Newsgroups: comp.speech
Path: pavo.csi.cam.ac.uk!doc.ic.ac.uk!uknet!pipex!howland.reston.ans.net!usc!elroy.jpl.nasa.gov!ames!pacbell.com!att-out!walter!spiegel@bellcore.com
From: spiegel@bellcore.com (Murray Spiegel)
Subject: Re: Human ear
Message-ID: <CF7Hw2.J1r@walter.bellcore.com>
Keywords: Psychoacoustics, Speech recognition
Sender: news@walter.bellcore.com
Nntp-Posting-Host: din.bellcore.com
Organization: Bellcore (Bell Communications Research)
References:  <2a26s9$a2h@male.EBay.Sun.COM>
Date: Wed, 20 Oct 1993 17:28:49 GMT
Lines: 54

   andrewb@europe.EBay.Sun.COM (Andrew Bulucea) writes:

> Any references - please !
> I wonder if the human ear was "measured" for the following:

> 1) how many mixed tones (at the same time) a human can recognize 
> 2) How fast can we follow a signal that is changing its freq. (If
> the signal is 
> changing too fast we perceive the signal as one 'tone' vs a slower
> freq variation)
> 3) it's amplitude resolution (db)

> I strongly believe that this factors are an important key in speech
> recognition software. 

Human psychoacoustics (which "measures" the ear's signal-processing 
characteristics) is a very active field, and with findings not entirely 
overloooked by those working in speech recognition.

Many of the first-order effects associated with the auditory system,
such as frequency warping, energy summation, masking, 
and other Critical Band effects, are already incorporated into 
the best automatic speech recognition systems.  Many second-order effects 
are fairly well known, but the exact manner in which they should be 
applied to ASR isn't entirely clear.

Most basic psychoacoustic research, which appears to be the thrust 
of your note, is published in the Journal of the Acoustical Society
of America.  I would suggest searching the areas categorized in the 
volume indexes as 43.66 (Psychological Acoustics), 43.71 (Speech Perception), 
and 43.64 (Psychological Acoustics).  (If you are unfamiliar with JASA, 
check their cumulative index, published every 5 yrs.)

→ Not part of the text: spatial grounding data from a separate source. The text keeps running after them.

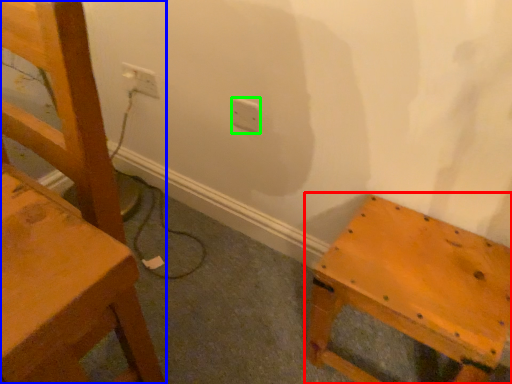 Question: Which is nearer to the furniture (highlighted by a red box)? chair (highlighted by a blue box) or electric outlet (highlighted by a green box).

Choices:
 (A) chair
 (B) electric outlet

Answer: (A) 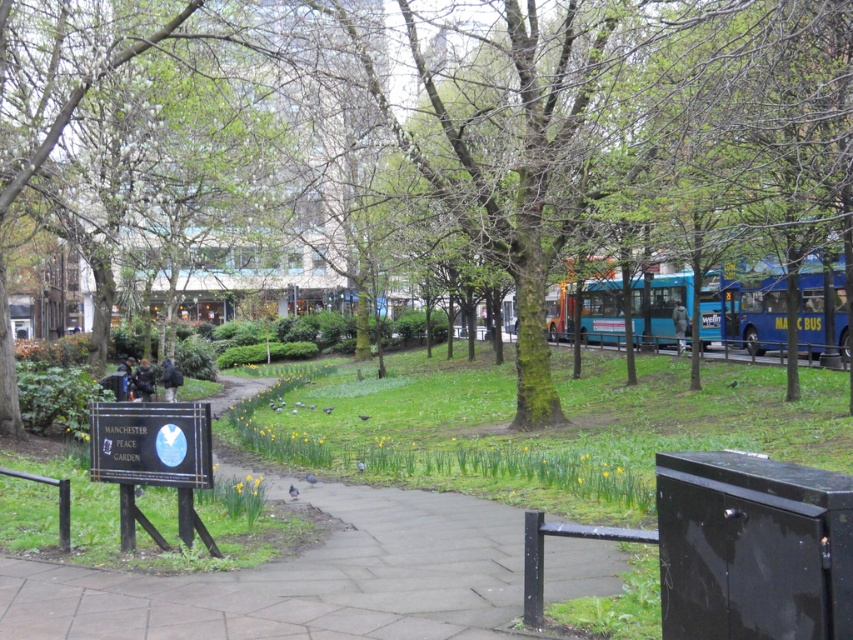 Does green mossy tree at center appear on the left side of blue metallic bus at center?

Indeed, green mossy tree at center is positioned on the left side of blue metallic bus at center.

Which is above, green mossy tree at center or blue metallic bus at center?

green mossy tree at center

Describe the element at coordinates (397, 122) in the screenshot. I see `green mossy tree at center` at that location.

The height and width of the screenshot is (640, 853). Find the location of `green mossy tree at center`. green mossy tree at center is located at coordinates (397, 122).

Does wooden sign at lower left have a lesser width compared to blue metallic bus at center?

Correct, wooden sign at lower left's width is less than blue metallic bus at center's.

Can you confirm if wooden sign at lower left is positioned to the right of blue metallic bus at center?

Incorrect, wooden sign at lower left is not on the right side of blue metallic bus at center.

Which is behind, point (128, 540) or point (549, 330)?

The point (549, 330) is more distant.

You are a GUI agent. You are given a task and a screenshot of the screen. Output one action in this format:
    pyautogui.click(x=<x>, y=<y>)
    Task: Click on the wooden sign at lower left
    This screenshot has height=640, width=853.
    Given the screenshot: What is the action you would take?
    pyautogui.click(x=154, y=460)

From the picture: Who is lower down, green mossy tree at center or blue metallic bus at right?

blue metallic bus at right

Does green mossy tree at center come in front of blue metallic bus at right?

Yes, green mossy tree at center is closer to the viewer.

Does point (648, 36) come behind point (798, 314)?

No, (648, 36) is in front of (798, 314).

The width and height of the screenshot is (853, 640). What are the coordinates of `green mossy tree at center` in the screenshot? It's located at (397, 122). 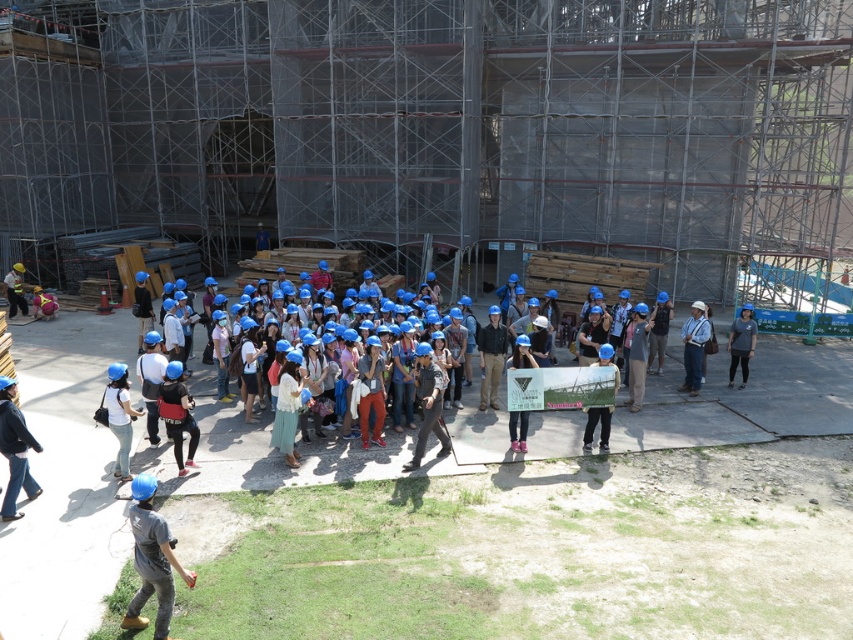 Can you confirm if matte blue helmet at lower center is positioned to the right of white matte shirt at center?

Correct, you'll find matte blue helmet at lower center to the right of white matte shirt at center.

Between matte blue helmet at lower center and white matte shirt at center, which one has less height?

matte blue helmet at lower center

Is point (164, 579) more distant than point (131, 410)?

No, it is in front of (131, 410).

The image size is (853, 640). Identify the location of matte blue helmet at lower center. (151, 560).

Can you confirm if blue hard hats at center is positioned to the right of matte blue helmet at center?

Correct, you'll find blue hard hats at center to the right of matte blue helmet at center.

Does blue hard hats at center appear under matte blue helmet at center?

Correct, blue hard hats at center is located below matte blue helmet at center.

What do you see at coordinates (572, 515) in the screenshot? The image size is (853, 640). I see `blue hard hats at center` at bounding box center [572, 515].

Locate an element on the screen. The image size is (853, 640). blue hard hats at center is located at coordinates (572, 515).

Can you confirm if matte blue helmet at lower center is positioned to the left of matte blue helmet at center?

In fact, matte blue helmet at lower center is to the right of matte blue helmet at center.

Between point (154, 550) and point (193, 428), which one is positioned behind?

The point (193, 428) is behind.

Where is `matte blue helmet at lower center`? Image resolution: width=853 pixels, height=640 pixels. matte blue helmet at lower center is located at coordinates (151, 560). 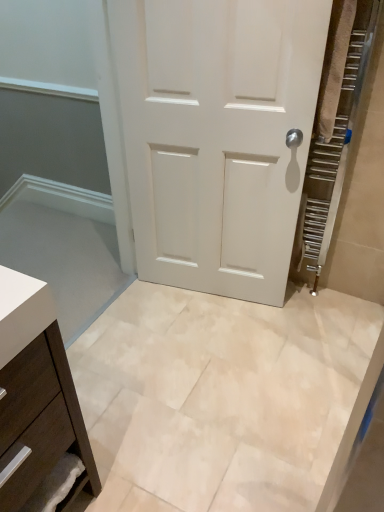 Question: Can you confirm if matte brown drawer at lower left is positioned to the left of beige marble tile at center?

Choices:
 (A) no
 (B) yes

Answer: (B)

Question: Is beige marble tile at center at the back of matte brown drawer at lower left?

Choices:
 (A) yes
 (B) no

Answer: (B)

Question: Are matte brown drawer at lower left and beige marble tile at center far apart?

Choices:
 (A) no
 (B) yes

Answer: (A)

Question: From a real-world perspective, does matte brown drawer at lower left sit lower than beige marble tile at center?

Choices:
 (A) no
 (B) yes

Answer: (A)

Question: From the image's perspective, is matte brown drawer at lower left on top of beige marble tile at center?

Choices:
 (A) yes
 (B) no

Answer: (B)

Question: Is point (286, 65) closer or farther from the camera than point (34, 457)?

Choices:
 (A) closer
 (B) farther

Answer: (B)

Question: Considering the positions of white matte door at center and matte brown drawer at lower left in the image, is white matte door at center taller or shorter than matte brown drawer at lower left?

For topic (1), I suggest searching out the papers Brian CJ Moore 
and Brian R Glasberg published in 1984-85.  The frequency separation 
of tones that can be isolated is roughly related to the Critical Band.
See also more recent material by Houtsma.

I don't recall the primary reference for (2), but there 
are related studies, the original of which is quite old 
(perhaps from the '40s), on two-tone dissonance.  
As delta f increases from 0, the sensations/perceptions move from
a warbling tone, to roughness, through dissonance, to 2 distinct tones.
Again, the boundaries are roughly related to critical bandwidths.

The just-noticeable-difference (jnd) threshold for intensity increments
of tones is widely quoted as between around .5-1.0 dB; the threshold 
depends on several factors.  See L Braida and N Durlach's series 
on intensity perception from 1969-1980; Jesteadt, Wier and Green
(1977) recalibrated the classic studies of intensity discrimination.

- Murray Spiegel
  Bellcore